Instructions for the task: Please go line by line through the material and copy each one containing the word "Headquarter".

Data records: Begin

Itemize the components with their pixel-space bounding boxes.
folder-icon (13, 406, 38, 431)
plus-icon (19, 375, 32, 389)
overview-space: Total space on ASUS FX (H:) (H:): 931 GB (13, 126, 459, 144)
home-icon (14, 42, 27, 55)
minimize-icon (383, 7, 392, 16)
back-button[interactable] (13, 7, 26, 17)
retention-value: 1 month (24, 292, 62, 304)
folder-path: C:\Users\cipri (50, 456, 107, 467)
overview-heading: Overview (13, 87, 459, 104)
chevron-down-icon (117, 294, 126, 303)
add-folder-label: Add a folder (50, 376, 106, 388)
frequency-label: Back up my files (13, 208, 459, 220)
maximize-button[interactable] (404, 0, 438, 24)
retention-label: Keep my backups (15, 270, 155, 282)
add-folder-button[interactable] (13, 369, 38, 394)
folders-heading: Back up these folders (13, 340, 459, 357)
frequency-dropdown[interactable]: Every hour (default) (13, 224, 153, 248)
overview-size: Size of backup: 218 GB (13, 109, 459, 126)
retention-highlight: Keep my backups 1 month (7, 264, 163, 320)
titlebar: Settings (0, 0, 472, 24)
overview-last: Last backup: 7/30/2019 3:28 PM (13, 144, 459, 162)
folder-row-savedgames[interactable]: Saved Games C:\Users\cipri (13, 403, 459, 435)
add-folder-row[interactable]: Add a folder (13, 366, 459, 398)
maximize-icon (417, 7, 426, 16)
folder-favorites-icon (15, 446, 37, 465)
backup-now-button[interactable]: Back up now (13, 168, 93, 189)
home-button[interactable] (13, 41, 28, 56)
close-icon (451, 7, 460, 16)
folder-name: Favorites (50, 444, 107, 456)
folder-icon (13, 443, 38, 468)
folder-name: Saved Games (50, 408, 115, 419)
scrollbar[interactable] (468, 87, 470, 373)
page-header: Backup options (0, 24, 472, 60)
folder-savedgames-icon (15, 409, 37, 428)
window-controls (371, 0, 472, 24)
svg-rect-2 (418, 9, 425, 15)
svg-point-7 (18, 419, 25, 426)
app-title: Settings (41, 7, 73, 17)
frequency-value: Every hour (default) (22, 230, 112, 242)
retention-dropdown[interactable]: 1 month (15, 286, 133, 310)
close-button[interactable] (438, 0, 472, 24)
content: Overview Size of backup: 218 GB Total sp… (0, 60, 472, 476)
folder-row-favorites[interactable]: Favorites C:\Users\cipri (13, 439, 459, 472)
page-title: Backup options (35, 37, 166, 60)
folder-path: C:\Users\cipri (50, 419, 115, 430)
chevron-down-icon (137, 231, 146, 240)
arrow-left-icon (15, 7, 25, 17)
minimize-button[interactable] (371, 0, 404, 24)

Data records: End
Data records: Begin

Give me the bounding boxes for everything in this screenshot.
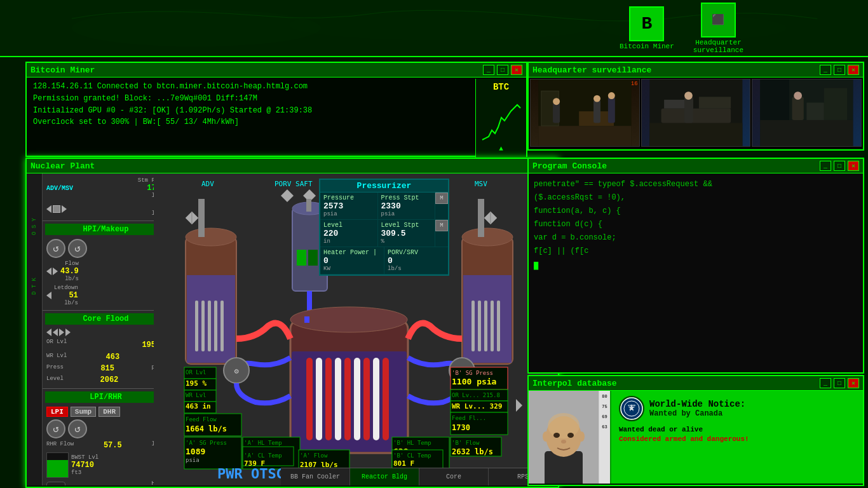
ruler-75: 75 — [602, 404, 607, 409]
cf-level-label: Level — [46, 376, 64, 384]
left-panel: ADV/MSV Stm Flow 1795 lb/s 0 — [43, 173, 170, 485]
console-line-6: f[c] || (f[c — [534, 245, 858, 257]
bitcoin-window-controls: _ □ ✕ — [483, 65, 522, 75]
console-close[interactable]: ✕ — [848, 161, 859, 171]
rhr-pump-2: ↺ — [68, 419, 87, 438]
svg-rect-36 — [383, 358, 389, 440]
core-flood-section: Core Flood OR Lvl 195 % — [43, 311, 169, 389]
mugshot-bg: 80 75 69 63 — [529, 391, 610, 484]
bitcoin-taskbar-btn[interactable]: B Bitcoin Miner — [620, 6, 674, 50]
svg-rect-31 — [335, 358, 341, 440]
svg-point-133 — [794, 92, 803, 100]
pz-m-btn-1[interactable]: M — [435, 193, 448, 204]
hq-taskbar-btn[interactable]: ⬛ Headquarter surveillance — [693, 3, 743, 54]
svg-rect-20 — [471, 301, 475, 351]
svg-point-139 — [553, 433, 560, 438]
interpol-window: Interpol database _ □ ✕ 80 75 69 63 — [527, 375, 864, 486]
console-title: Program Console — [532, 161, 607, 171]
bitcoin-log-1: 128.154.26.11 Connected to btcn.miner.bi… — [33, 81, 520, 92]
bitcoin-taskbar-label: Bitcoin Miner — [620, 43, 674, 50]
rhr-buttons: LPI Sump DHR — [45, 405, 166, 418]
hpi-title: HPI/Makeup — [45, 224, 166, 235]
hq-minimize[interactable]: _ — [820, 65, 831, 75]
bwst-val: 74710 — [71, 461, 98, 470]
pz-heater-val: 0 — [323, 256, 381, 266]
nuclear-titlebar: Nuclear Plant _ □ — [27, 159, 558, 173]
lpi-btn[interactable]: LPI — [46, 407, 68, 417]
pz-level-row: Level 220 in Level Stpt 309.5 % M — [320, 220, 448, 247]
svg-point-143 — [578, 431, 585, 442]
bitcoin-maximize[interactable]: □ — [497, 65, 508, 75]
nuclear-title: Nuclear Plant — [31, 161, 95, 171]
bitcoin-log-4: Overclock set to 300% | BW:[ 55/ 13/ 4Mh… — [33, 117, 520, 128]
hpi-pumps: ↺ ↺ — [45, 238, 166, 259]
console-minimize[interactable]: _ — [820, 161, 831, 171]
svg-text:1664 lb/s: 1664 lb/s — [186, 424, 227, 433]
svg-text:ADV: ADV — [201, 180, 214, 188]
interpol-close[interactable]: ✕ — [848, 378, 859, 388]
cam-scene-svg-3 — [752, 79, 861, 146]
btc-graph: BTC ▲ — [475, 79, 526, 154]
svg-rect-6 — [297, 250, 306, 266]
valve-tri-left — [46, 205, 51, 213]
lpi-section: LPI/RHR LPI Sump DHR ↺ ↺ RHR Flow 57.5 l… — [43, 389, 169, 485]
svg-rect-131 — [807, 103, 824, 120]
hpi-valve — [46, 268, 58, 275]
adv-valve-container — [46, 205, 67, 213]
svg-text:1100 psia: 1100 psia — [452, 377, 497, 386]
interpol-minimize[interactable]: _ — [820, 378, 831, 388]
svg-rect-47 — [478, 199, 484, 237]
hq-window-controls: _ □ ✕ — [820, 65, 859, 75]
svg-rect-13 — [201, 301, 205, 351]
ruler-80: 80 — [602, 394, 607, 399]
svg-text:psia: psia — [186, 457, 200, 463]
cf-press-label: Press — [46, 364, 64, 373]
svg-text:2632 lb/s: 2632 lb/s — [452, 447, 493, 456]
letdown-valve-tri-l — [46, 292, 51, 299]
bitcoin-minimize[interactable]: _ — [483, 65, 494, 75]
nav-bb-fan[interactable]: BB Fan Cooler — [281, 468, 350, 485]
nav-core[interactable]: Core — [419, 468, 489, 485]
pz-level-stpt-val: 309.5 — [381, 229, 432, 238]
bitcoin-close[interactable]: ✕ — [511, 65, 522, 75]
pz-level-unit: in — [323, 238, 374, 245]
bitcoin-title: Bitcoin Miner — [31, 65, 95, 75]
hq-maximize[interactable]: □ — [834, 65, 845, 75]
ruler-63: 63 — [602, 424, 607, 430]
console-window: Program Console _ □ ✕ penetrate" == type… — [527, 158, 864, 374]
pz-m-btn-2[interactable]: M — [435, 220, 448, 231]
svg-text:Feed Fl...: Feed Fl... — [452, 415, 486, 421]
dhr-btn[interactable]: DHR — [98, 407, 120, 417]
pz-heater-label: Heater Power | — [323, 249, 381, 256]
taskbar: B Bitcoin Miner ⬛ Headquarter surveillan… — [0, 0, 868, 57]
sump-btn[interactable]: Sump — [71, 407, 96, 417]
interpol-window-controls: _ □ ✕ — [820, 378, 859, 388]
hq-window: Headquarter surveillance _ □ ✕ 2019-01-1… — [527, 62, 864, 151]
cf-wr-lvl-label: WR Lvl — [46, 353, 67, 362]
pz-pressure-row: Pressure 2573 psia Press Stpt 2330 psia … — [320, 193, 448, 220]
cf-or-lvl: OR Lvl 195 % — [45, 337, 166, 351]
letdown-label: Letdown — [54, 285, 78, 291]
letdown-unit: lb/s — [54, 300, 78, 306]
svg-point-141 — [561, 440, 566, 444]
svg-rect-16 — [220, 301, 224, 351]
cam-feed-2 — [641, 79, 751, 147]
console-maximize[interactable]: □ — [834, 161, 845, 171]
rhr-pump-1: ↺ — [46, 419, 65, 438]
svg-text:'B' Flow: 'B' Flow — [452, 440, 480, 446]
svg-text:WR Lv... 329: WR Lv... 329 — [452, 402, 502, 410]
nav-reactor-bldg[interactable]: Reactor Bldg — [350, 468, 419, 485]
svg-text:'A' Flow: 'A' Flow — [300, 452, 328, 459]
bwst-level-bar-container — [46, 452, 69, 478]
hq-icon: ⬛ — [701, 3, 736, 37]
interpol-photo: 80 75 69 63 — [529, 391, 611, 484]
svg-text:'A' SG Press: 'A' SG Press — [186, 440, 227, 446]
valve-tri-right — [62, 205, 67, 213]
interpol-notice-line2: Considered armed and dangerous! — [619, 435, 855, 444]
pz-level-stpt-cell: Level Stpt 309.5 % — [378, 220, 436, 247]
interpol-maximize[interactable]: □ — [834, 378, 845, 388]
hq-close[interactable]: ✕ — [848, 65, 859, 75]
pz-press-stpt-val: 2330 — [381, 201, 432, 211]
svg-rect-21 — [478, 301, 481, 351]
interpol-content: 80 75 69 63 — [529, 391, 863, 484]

Data records: End

Answer section:
hq-taskbar-btn[interactable]: ⬛ Headquarter surveillance — [693, 3, 743, 54]
taskbar: B Bitcoin Miner ⬛ Headquarter surveillan… — [0, 0, 868, 57]
hq-window: Headquarter surveillance _ □ ✕ 2019-01-1… — [527, 62, 864, 151]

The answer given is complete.